Segment Open

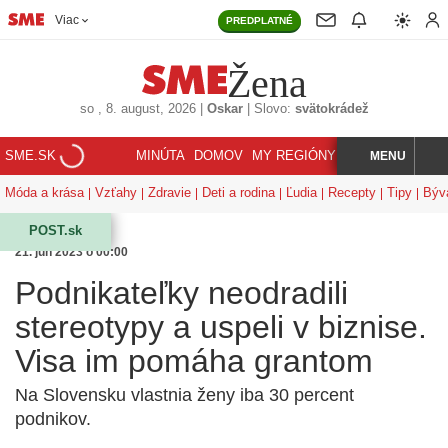
Viac
PREDPLATNÉ
Žena
so
, 8. august, 2026
|
Oskar
|
Slovo:
svätokrádež
SME.SK
MINÚTA
DOMOV
MY REGIÓNY
KORZÁR
MENU
INDEX
HĽADAJ
Móda a krása
Vzťahy
Zdravie
Deti a rodina
Ľudia
Recepty
Tipy
Býv
POST.sk
21. jún 2023 o 00:00
Podnikateľky neodradili
stereotypy a uspeli v biznise.
Visa im pomáha grantom
Na Slovensku vlastnia ženy iba 30 percent
podnikov.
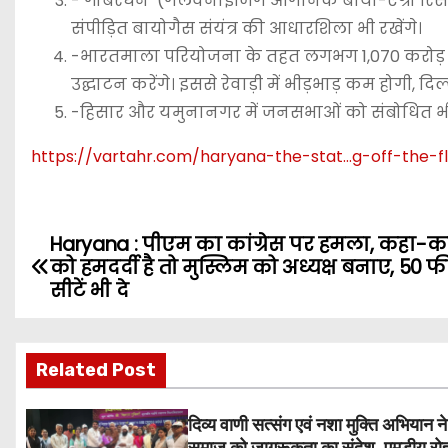
-‘गोबरधन’ (गैलवैनाइजिंग आर्गेनिक बायो-एग्रो रिर्स
संपीड़ित बायोगैस संयंत्र की आधारशिला भी रखेंगे।
-भारतमाला परियोजना के तहत लगभग 1,070 करोड़ क
उद्घाटन करेंगे। इससे रेवाड़ी में भीड़भाड़ कम होगी
-हिसार और यमुनानगर में जनसभाओं को संबोधित भी 
https://vartahr.com/
haryana-the-stat…g-off-the-fl
Haryana : पीएम का कांग्रेस पर हमला, कहा-कां
P
को हमदर्दी है तो मुस्लिम को अध्यक्ष बनाए, 50 
o
सीटें भी दे
s
Related Post
t
n
दिव्य वाणी सत्संग एवं नशा मुक्ति अभियान ने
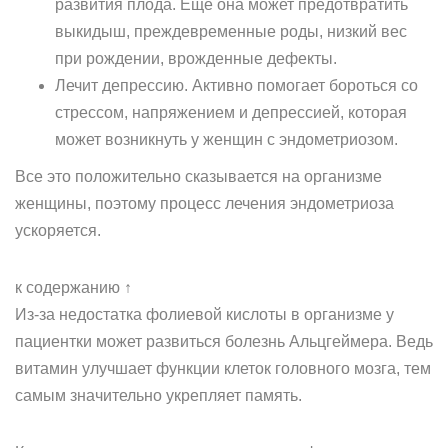
развития плода. Еще она может предотвратить
выкидыш, преждевременные роды, низкий вес
при рождении, врожденные дефекты.
Лечит депрессию. Активно помогает бороться со
стрессом, напряжением и депрессией, которая
может возникнуть у женщин с эндометриозом.
Все это положительно сказывается на организме
женщины, поэтому процесс лечения эндометриоза
ускоряется.
к содержанию ↑
Из-за недостатка фолиевой кислоты в организме у
пациентки может развиться болезнь Альцгеймера. Ведь
витамин улучшает функции клеток головного мозга, тем
самым значительно укрепляет память.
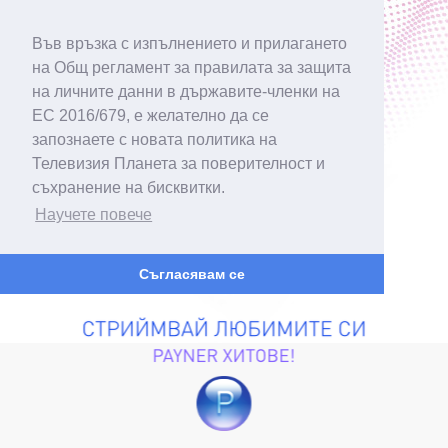
Във връзка с изпълнението и прилагането
на Общ регламент за правилата за защита
на личните данни в държавите-членки на
ЕС 2016/679, е желателно да се
запознаете с новата политика на
Телевизия Планета за поверителност и
съхранение на бисквитки.
Научете повече
Съгласявам се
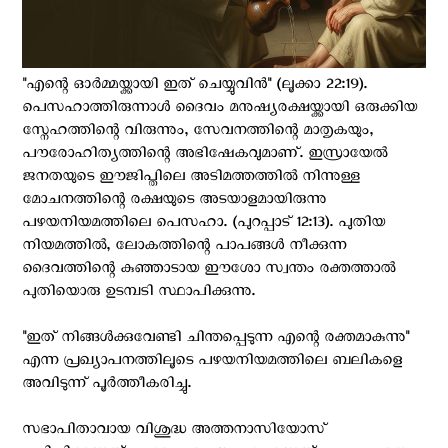
"എന്റെ ഓർമ്മയ്ക്കായി ഇത് ചെയ്യുവിൻ" (ലൂക്കാ 22:19).
പെസഹാത്തിരുന്നാൾ ദൈവം മനുഷ്യരക്ഷയ്ക്കായി ഒരുക്കിയ
സ്നേഹത്തിന്റെ വിരുന്നും, സേവനത്തിന്റെ മാതൃകയും,
പൗരോഹിത്യത്തിന്റെ അഭിഷേകവുമാണ്. ഇസ്രായേൽ
ജനതയുടെ ഈജിപ്തിലെ അടിമത്തത്തിൽ നിന്നുള്ള
മോചനത്തിന്റെ രക്ഷയുടെ അടയാളമായിരുന്നു
പഴയനിയമത്തിലെ പെസഹാ. (പുറപ്പാട് 12:13). പുതിയ
നിയമത്തിൽ, ലോകത്തിന്റെ പാപങ്ങൾ നീക്കുന്ന
ദൈവത്തിന്റെ കുഞ്ഞാടായ ഈശോ സ്വന്തം രക്തത്താൽ
പുതിയൊരു ഉടമ്പടി സ്ഥാപിക്കുന്നു.
"ഇത് നിങ്ങൾക്കുവേണ്ടി ചിന്തപ്പെടുന്ന എന്റെ രക്തമാകുന്നു"
എന്ന പ്രഖ്യാപനത്തിലൂടെ പഴയനിയമത്തിലെ ബലികളെ
അവിടുന്ന് പൂർത്തീകരിച്ചു.
സഭാപിതാവായ വിശുദ്ധ അത്തനാസിയോസ്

Segment Closed

■ What to produce ■
The count, and nothing else: how many lines of the entries contain the word "может"?

■ Response area ■
3